I mean it’s insane isn’t it how things take shape. One moment you are sipping an iced tea and playing Ludo, and the next moment you stumble upon an idea that could potentially change not just your life but if executed well, an entire industry.
Now I’m not saying that I’m creating something so epic that would land me on the cover page of Forbes Magazine (Or am I? *wink*). But yes its’ big. And it’s Amazing. And it’s beyond what I ever imagined. But it also is taking every drop of my blood and sweat to make it work.
And despite all the craziness that goes into making this idea work I found peace. Not just the peace of mind that people crave. No. It’s something deeper. Something that you can’t pin point exactly. Now I don’t want to sound all philosophical but yes, there is a certain level of calm you feel when you know that whatever you’re doing is what would make or break it in your life.
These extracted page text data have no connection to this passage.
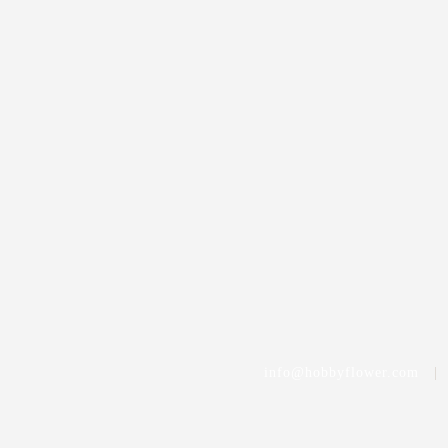
info@hobbyflower.com
|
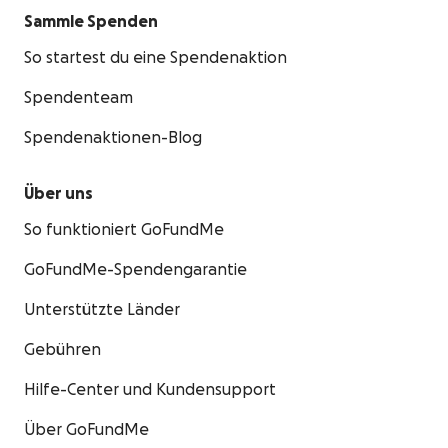
Sammle Spenden
So startest du eine Spendenaktion
Spendenteam
Spendenaktionen-Blog
Über uns
So funktioniert GoFundMe
GoFundMe-Spendengarantie
Unterstützte Länder
Gebühren
Hilfe-Center und Kundensupport
Über GoFundMe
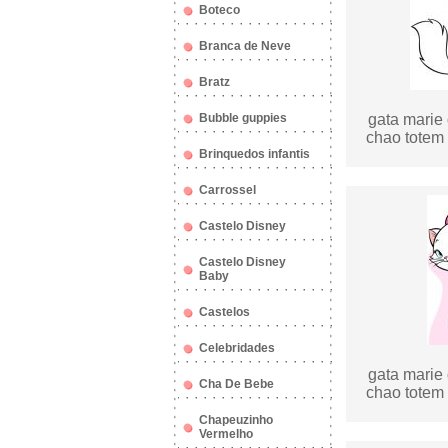
Boteco
Branca de Neve
Bratz
Bubble guppies
gata marie 
chao totem 
Brinquedos infantis
Carrossel
Castelo Disney
Castelo Disney
Baby
Castelos
Celebridades
gata marie 
Cha De Bebe
chao totem 
Chapeuzinho
Vermelho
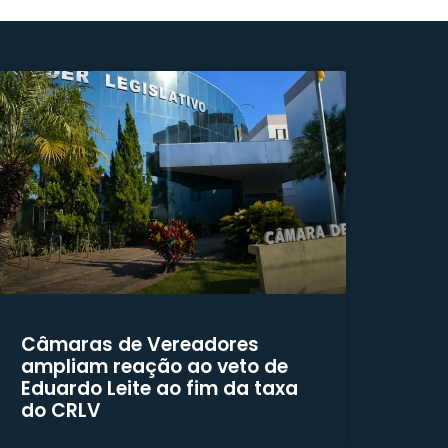
Câmaras de Vereadores
ampliam reação ao veto de
Eduardo Leite ao fim da taxa
do CRLV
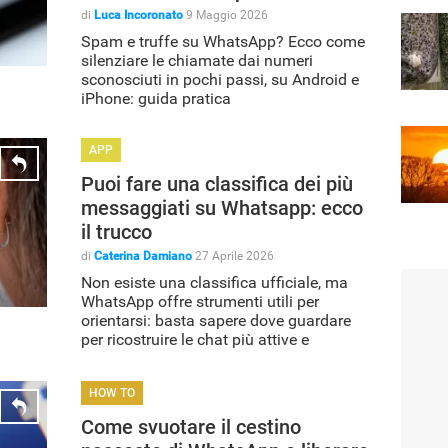
di
Luca Incoronato
9 Maggio 2026
Spam e truffe su WhatsApp? Ecco come
silenziare le chiamate dai numeri
sconosciuti in pochi passi, su Android e
iPhone: guida pratica
APP
Puoi fare una classifica dei più
messaggiati su Whatsapp: ecco
il trucco
di
Caterina Damiano
27 Aprile 2026
Non esiste una classifica ufficiale, ma
WhatsApp offre strumenti utili per
orientarsi: basta sapere dove guardare
per ricostruire le chat più attive e
frequenti
HOW TO
Come svuotare il cestino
That excitement of realizing that you are on the very edge of something epic is numbing. And I’m currently loving every moment of it. Yes at times it’s enough to drive me crazy and make me bang somebody on the head with a baseball bat, but mostly it’s amazing! There’s stress and desperation and anxiety that comes with the package but nothing get’s my blood rushing like my work does.
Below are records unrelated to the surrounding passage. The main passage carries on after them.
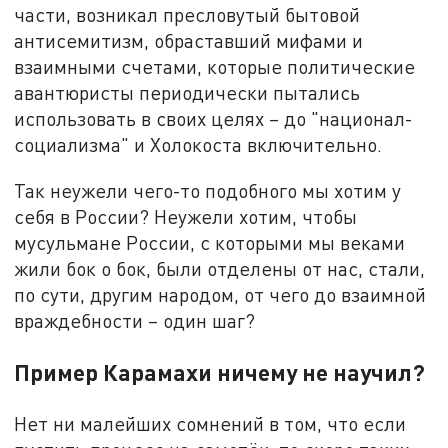
части, возникал пресловутый бытовой
антисемитизм, обраставший мифами и
взаимными счетами, которые политические
авантюристы периодически пытались
использовать в своих целях – до "национал-
социализма" и Холокоста включительно.
Так неужели чего-то подобного мы хотим у
себя в России? Неужели хотим, чтобы
мусульмане России, с которыми мы веками
жили бок о бок, были отделены от нас, стали,
по сути, другим народом, от чего до взаимной
враждебности – один шаг?
Пример Карамахи ничему не научил?
Нет ни малейших сомнений в том, что если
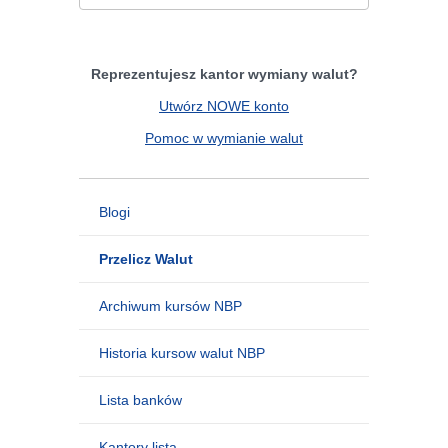
Reprezentujesz kantor wymiany walut?
Utwórz NOWE konto
Pomoc w wymianie walut
Blogi
Przelicz Walut
Archiwum kursów NBP
Historia kursow walut NBP
Lista banków
Kantory lista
But it’s not just about what you are doing. It’s the people involved in it. I’ve found my peace in people who are working with me to make this something substantial. Yeah it takes like 50 ice creams a month to keep this person happy but then he shares them with me so I’m happy. Also he does all the important stuff in this venture. Which is basically everything other than photography so yeah! He’s the person holding the fort for me right now while I day dream and just pick up my camera and happily click pictures.
So technically it’s more of me just having fun while he is working like crazy. Kinda unfair technically. But I believe he’s also made his peace with it. See! everybody is just looking for peace! I just happened to find it in my work and my partner.
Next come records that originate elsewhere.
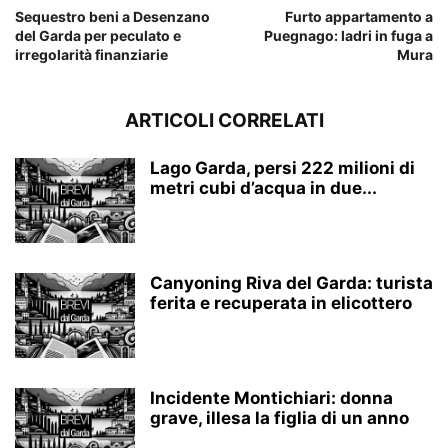
Sequestro beni a Desenzano
Furto appartamento a
del Garda per peculato e
Puegnago: ladri in fuga a
irregolarità finanziarie
Mura
ARTICOLI CORRELATI
Lago Garda, persi 222 milioni di
metri cubi d’acqua in due...
Canyoning Riva del Garda: turista
ferita e recuperata in elicottero
Incidente Montichiari: donna
grave, illesa la figlia di un anno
Even now as I brag about my happiness and my peace and the calm I’m feeling to you guys, he’s sitting right next to me working on something important that I found too boring. Yes I’m that partner who just does the fun part of the venture!! But he is well aware of it and it’s not like I tricked him into working with me!!
So that’s what it is. The work and the people. The plans and the team. The vexation and the dedication. The stress and the tranquility.
It all come’s down to one thing. Your peace.